The root of a family tree may be compared to one of those Chinese boxes full of other boxes gradually decreasing in size, the unending succession of which strikes us with wonder. Marriage and intermarriage with other families mix and mingle these boxes in such a way that an inextricable confusion arises; but if from some height we could watch the long line of generations, we should see that they continue slowly to disclose themselves. Some children resemble the grandfather, the great-grandfather, or the great-great-grandfather, as though a seed had passed through several generations without unclosing, and then had suddenly sprung into life with such resemblance in features, manners, voice, eyes, character, that the old people recognise it and say, 'He is the very image of his grandfather.’ Thus the forefathers are born and live again in future generations.
III
What a wonderful phenomenon is this power in man to reappear in future generations by means of heredity, to transmit his own nature to his descendants by transfusing it—working it into their organism! And no less wonderful is it to see how not only instincts but organs gradually disappear in the course of generations when they are not put into action. In insects, crustaceans, fish, amphibians which have migrated to caverns and have lived for many generations in the dark, the eyes are almost imperceptible, and this is certainly not the result of natural selection, for eyes are not injurious even to beings living in the dark, but solely because, with the cessation of the activity of an organ, it must of necessity retrograde.
Three or four generations are necessary before horses completely lose their wild instincts, so that some horse-breeders only choose those that have been already trained in the circus.

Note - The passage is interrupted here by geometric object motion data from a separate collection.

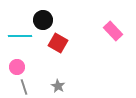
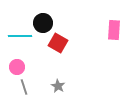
black circle: moved 3 px down
pink rectangle: moved 1 px right, 1 px up; rotated 48 degrees clockwise
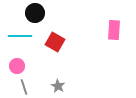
black circle: moved 8 px left, 10 px up
red square: moved 3 px left, 1 px up
pink circle: moved 1 px up
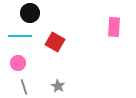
black circle: moved 5 px left
pink rectangle: moved 3 px up
pink circle: moved 1 px right, 3 px up
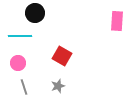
black circle: moved 5 px right
pink rectangle: moved 3 px right, 6 px up
red square: moved 7 px right, 14 px down
gray star: rotated 24 degrees clockwise
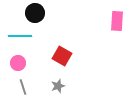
gray line: moved 1 px left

If one takes two hounds exactly alike (of the same mother and the same litter) and accustoms the one to the chase, the other to watch the house; if one then allows them to breed separately, so as to form two distinct families, one to start the game for man when hunting, the other to guard his house against strangers, we may be certain that after four or five generations their instincts will be profoundly modified. If after ten years one takes a litter from each of these families descended from a common ancestor, and rears them in the same room under the same conditions, far from every noise, and brings them when they are grown into a meadow, it will be seen that, at the report of a gun, the offspring of the dogs trained for the chase will look around as though trying to espy a bird, while the others run off terrified.